Bandwagonesque, Loveless, Screamadelica. Three albums any independent record company would be proud to release. For Creation Records to release them all within the space of three months is nothing short of miraculous. Creation, at the time, was a label on the verge of bankruptcy, mostly due to the eccentricities of Kevin Shields and his wayward recording practices (Kevin also happened to re-master this re-issue). And its boss, Alan McGee, was caning it night after night while encouraging all the bands on his roster to do the same. Fortunately, for Creation and McGee, these three records were critical and commercial successes.

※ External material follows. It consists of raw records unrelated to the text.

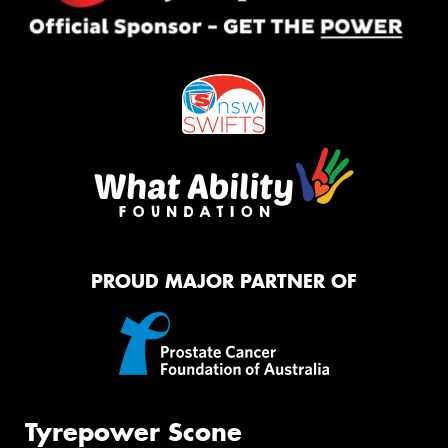
PROUD MAJOR PARTNER OF
Tyrepower Scone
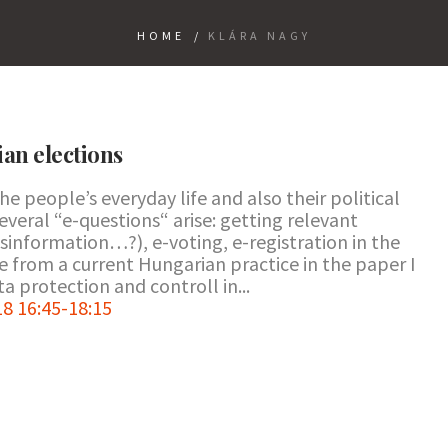
HOME
/
KLÁRA NAGY
ian elections
the people’s everyday life and also their political
 several “e-questions“ arise: getting relevant
sinformation…?), e-voting, e-registration in the
ase from a current Hungarian practice in the paper I
a protection and controll in...
8 16:45-18:15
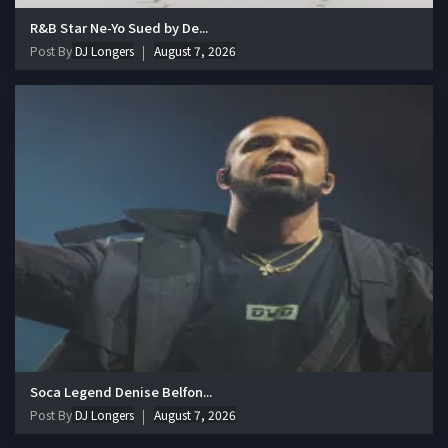
R&B Star Ne-Yo Sued by De...
Post By
DJ Longers
August 7, 2026
Soca Legend Denise Belfon...
Post By
DJ Longers
August 7, 2026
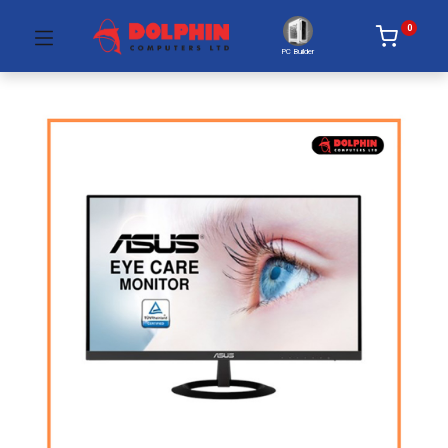
0
PC Builder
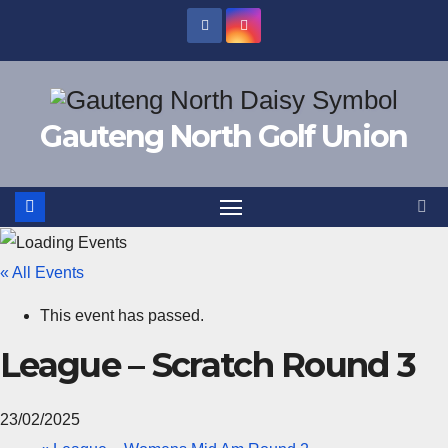
Skip
to
content
Gauteng North Golf Union
« All Events
This event has passed.
League – Scratch Round 3
23/02/2025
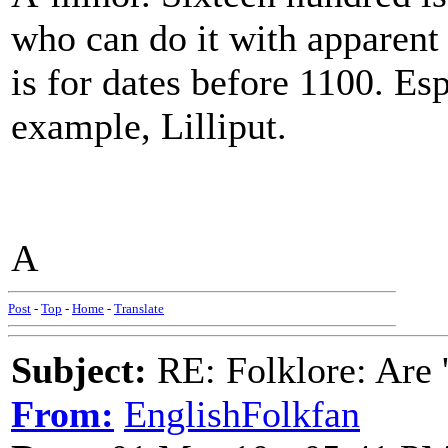
who can do it with apparent
is for dates before 1100. Esp
example, Lilliput.
A
Post
-
Top
-
Home
-
Translate
Subject:
RE: Folklore: Are 
From:
EnglishFolkfan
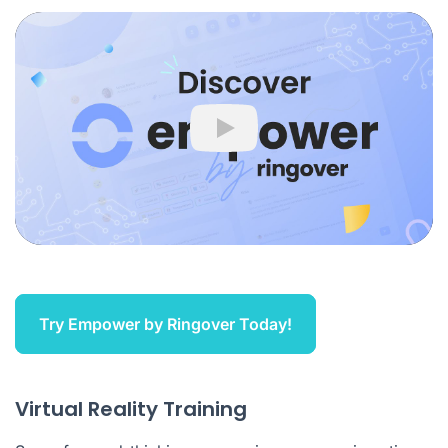
Play
Try Empower by Ringover Today!
Virtual Reality Training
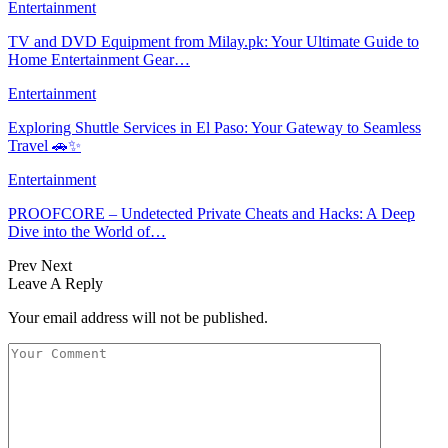
Entertainment
TV and DVD Equipment from Milay.pk: Your Ultimate Guide to
Home Entertainment Gear…
Entertainment
Exploring Shuttle Services in El Paso: Your Gateway to Seamless
Travel 🚗✨
Entertainment
PROOFCORE – Undetected Private Cheats and Hacks: A Deep
Dive into the World of…
Prev
Next
Leave A Reply
Your email address will not be published.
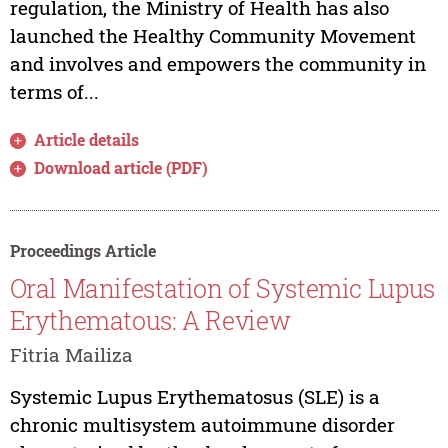
regulation, the Ministry of Health has also
launched the Healthy Community Movement
and involves and empowers the community in
terms of...
Article details
Download article (PDF)
Proceedings Article
Oral Manifestation of Systemic Lupus
Erythematous: A Review
Fitria Mailiza
Systemic Lupus Erythematosus (SLE) is a
chronic multisystem autoimmune disorder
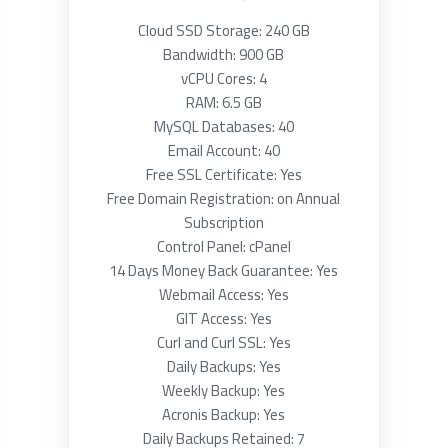
Cloud SSD Storage: 240 GB
Bandwidth: 900 GB
vCPU Cores: 4
RAM: 6.5 GB
MySQL Databases: 40
Email Account: 40
Free SSL Certificate: Yes
Free Domain Registration: on Annual
Subscription
Control Panel: cPanel
14 Days Money Back Guarantee: Yes
Webmail Access: Yes
GIT Access: Yes
Curl and Curl SSL: Yes
Daily Backups: Yes
Weekly Backup: Yes
Acronis Backup: Yes
Daily Backups Retained: 7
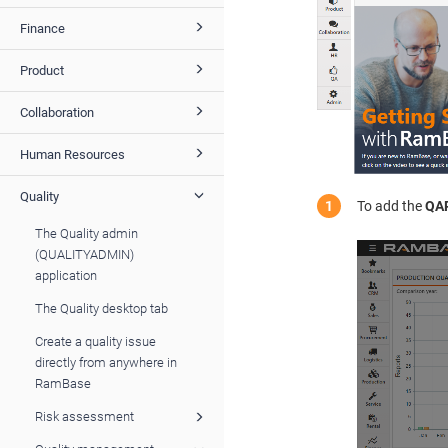
Finance
Product
Collaboration
Human Resources
Quality
To add the
QA
The Quality admin
(QUALITYADMIN)
application
The Quality desktop tab
Create a quality issue
directly from anywhere in
RamBase
Risk assessment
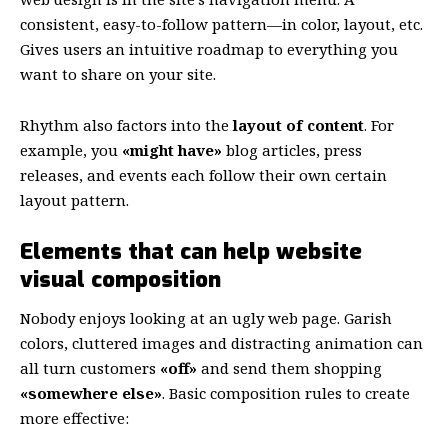
consistent, easy-to-follow pattern—in color, layout, etc.
Gives users an intuitive roadmap to everything you
want to share on your site.
Rhythm also factors into the
layout of content
. For
example, you
«might have»
blog articles, press
releases, and events each follow their own certain
layout pattern.
Elements that can help website
visual composition
Nobody enjoys looking at an ugly web page. Garish
colors, cluttered images and distracting animation can
all turn customers
«off»
and send them shopping
«somewhere else»
. Basic composition rules to create
more effective:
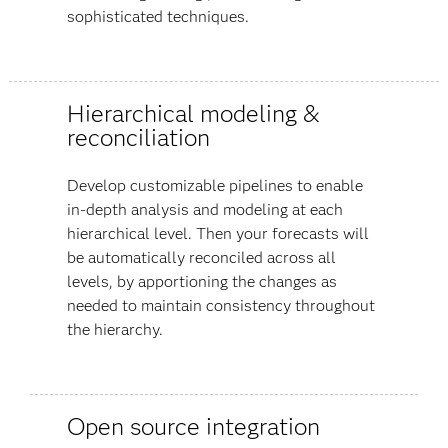
sophisticated techniques.
Hierarchical modeling &
reconciliation
Develop customizable pipelines to enable
in-depth analysis and modeling at each
hierarchical level. Then your forecasts will
be automatically reconciled across all
levels, by apportioning the changes as
needed to maintain consistency throughout
the hierarchy.
Open source integration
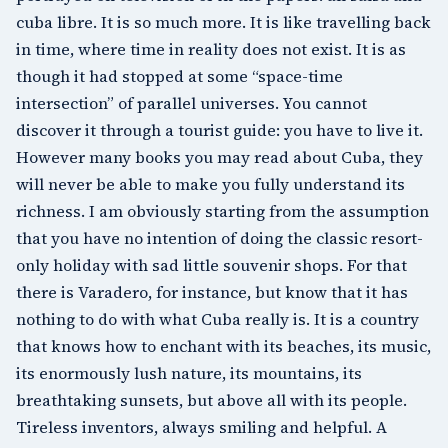
cuba libre. It is so much more. It is like travelling back
in time, where time in reality does not exist. It is as
though it had stopped at some “space-time
intersection” of parallel universes. You cannot
discover it through a tourist guide: you have to live it.
However many books you may read about Cuba, they
will never be able to make you fully understand its
richness. I am obviously starting from the assumption
that you have no intention of doing the classic resort-
only holiday with sad little souvenir shops. For that
there is Varadero, for instance, but know that it has
nothing to do with what Cuba really is. It is a country
that knows how to enchant with its beaches, its music,
its enormously lush nature, its mountains, its
breathtaking sunsets, but above all with its people.
Tireless inventors, always smiling and helpful. A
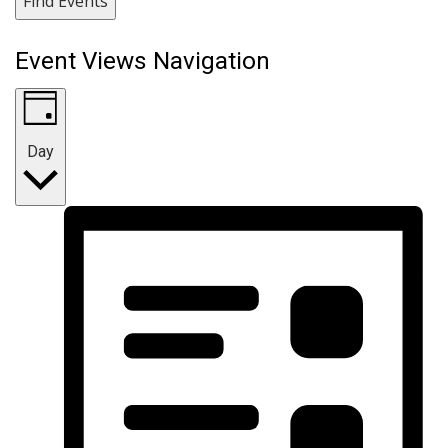
Find Events
Event Views Navigation
Day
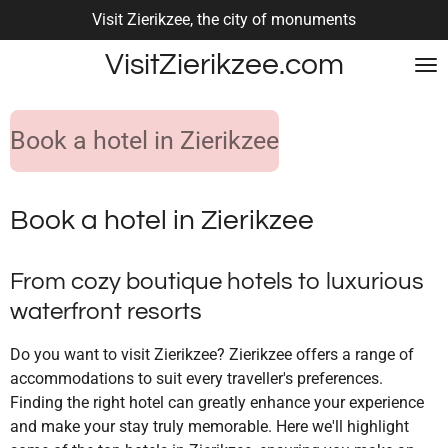
Visit Zierikzee, the city of monuments
Skip
to
VisitZierikzee.com
main
content
Book a hotel in Zierikzee
Book a hotel in Zierikzee
From cozy boutique hotels to luxurious
waterfront resorts
Do you want to visit Zierikzee? Zierikzee offers a range of
accommodations to suit every traveller's preferences.
Finding the right hotel can greatly enhance your experience
and make your stay truly memorable. Here we'll highlight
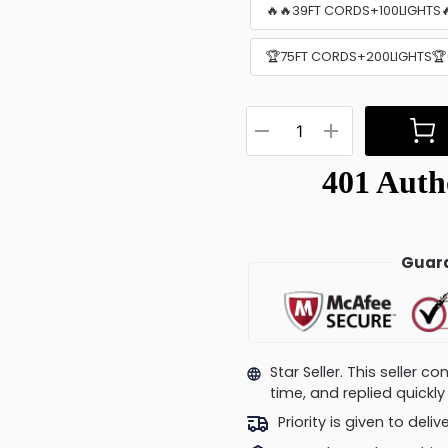
🔥🔥39FT CORDS+100LIGHTS
🏆75FT CORDS+200LIGHTS🏆(
Guara
Star Seller. This seller 
time, and replied quick
Priority is given to deli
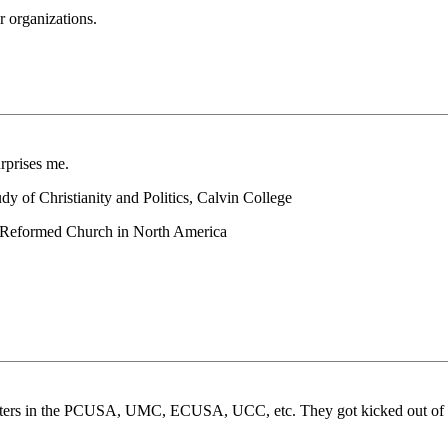
r organizations.
rprises me.
y of Christianity and Politics, Calvin College
an Reformed Church in North America
ne sisters in the PCUSA, UMC, ECUSA, UCC, etc. They got kicked out o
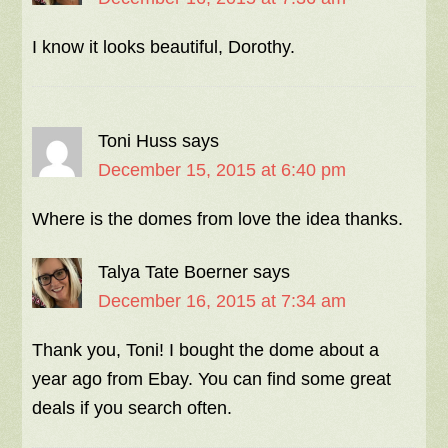
I know it looks beautiful, Dorothy.
Toni Huss
says
December 15, 2015 at 6:40 pm
Where is the domes from love the idea thanks.
Talya Tate Boerner
says
December 16, 2015 at 7:34 am
Thank you, Toni! I bought the dome about a
year ago from Ebay. You can find some great
deals if you search often.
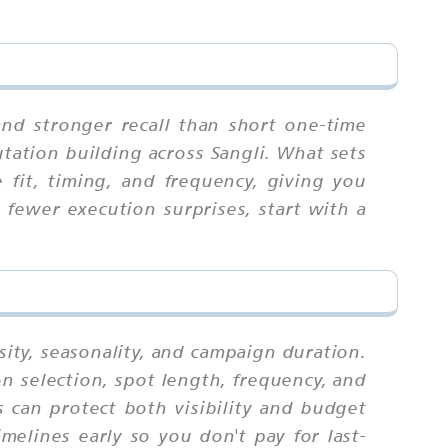
and stronger recall than short one-time
utation building across Sangli. What sets
 fit, timing, and frequency, giving you
fewer execution surprises, start with a
sity, seasonality, and campaign duration.
n selection, spot length, frequency, and
 can protect both visibility and budget
melines early so you don't pay for last-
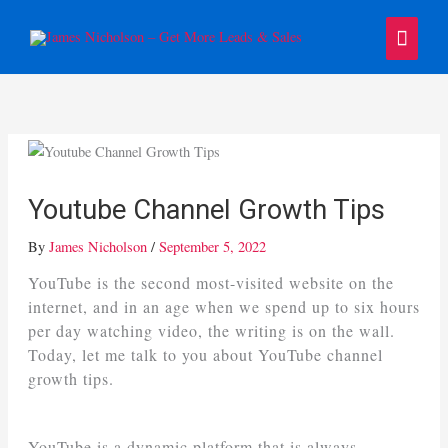
Skip
Main
to
content
Menu
Youtube Channel Growth Tips
By
James Nicholson
/
September 5, 2022
YouTube is the second most-visited website on the
internet, and in an age when we spend up to six hours
per day watching video, the writing is on the wall.
Today, let me talk to you about YouTube channel
growth tips.
YouTube is a dynamic platform that is always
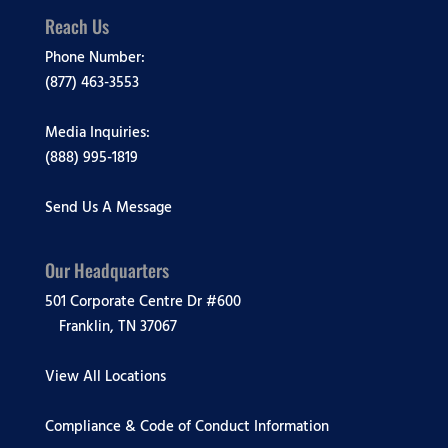
Reach Us
Phone Number:
(877) 463-3553
Media Inquiries:
(888) 995-1819
Send Us A Message
Our Headquarters
501 Corporate Centre Dr #600
Franklin, TN 37067
View All Locations
Compliance & Code of Conduct Information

Although ‘Loaded’ and ‘Come Together’ had been hits in 1990, the two follow-up singles (‘Higher Than The Sun’ and ‘Don’t Fight It, Feel It’) didn’t exactly worry the Top 10. The music press hadn’t forgotten the Scream’s paisley period, which journos unmercifully ripped the piss out of them for and ‘Loaded’ was, for the most part, considered the work of Andrew Weatherall, rather than the band themselves. The reality was that the first two Primal Scream long-players were mediocre retro-fixated fare and Andrew Weatherall had transformed a pedestrian tune from one of those records into a sublime wonder. ‘Loaded’ was the group’s new calling card – brash, hedonistic, euphoric. Few believed that they could pull off a whole album of this quality.
Once Screamadelica finally hit the shelves, few could argue with the genius which lay within its grooves. In theory, it shouldn’t work. Acid house, rock ‘n’ roll, dub, ambient and psychedelia are all thrown together into one giant aural stew. But every track on the album is vital, in both senses of the word. Many dance records have been described as bringing a listener on a journey but Screamadelica is one of the first for which the description is apt. The album builds during the first three tracks, moving from the Stonesy gospel swagger of ‘Movin’ On Up’ into their cover of The 13th Floor Elevators, ‘Slip Inside This House’, which meshes sitar swirls with Italo-house pianos. From there, they drag you on to the dancefloor for ‘Don’t Fight It, Feel It’. The sublime bliss of ‘Higher Than The Sun’ and ‘Inner Flight’ give the listener a breather – ten minutes in the chill-out room, if you will. The double-whammy rapture of ‘Loaded’ and ‘’Come Together’ follow, providing the listener with the musical equivalent of a bundle of happiness. From here on in the pace slows down, allowing the partaker a chance to wind down.
For many people, the questions they will have in approaching this remastered edition of Screamadelica will be:
Does the album still stand up? Most certainly. Yeah, the album features drum loops and piano sounds redolent of the early ’90s but then it was recorded in that era. That doesn’t mean it has dated.
What’s the bonus material like? Well, if you have a wedge-load of cash, the deluxe box set looks fairly exhaustive and only seems to be missing a Screamdelica smiley sun-face frisbee. But the 2-cd version only features four tracks on the second cd (the Dixie Narco EP), one of which is already on the first cd. Of these, the real gem is the laid-back ten-minuter, ‘Screamadelica’ (confusingly enough, not on the original album of the same name). Disappointingly, none of the (often mighty) remixes have been included on the second cd of the standard reissued release.
Should I buy this? If you don’t own a copy or have lost it, then go out quicksmart and purchase one. Otherwise, your original should do you.
Is ‘Higher Than The Sun’ the best song ever? Pretty much, yeah. And it’s here twice. Once with Jah Wobble. How awesome is that?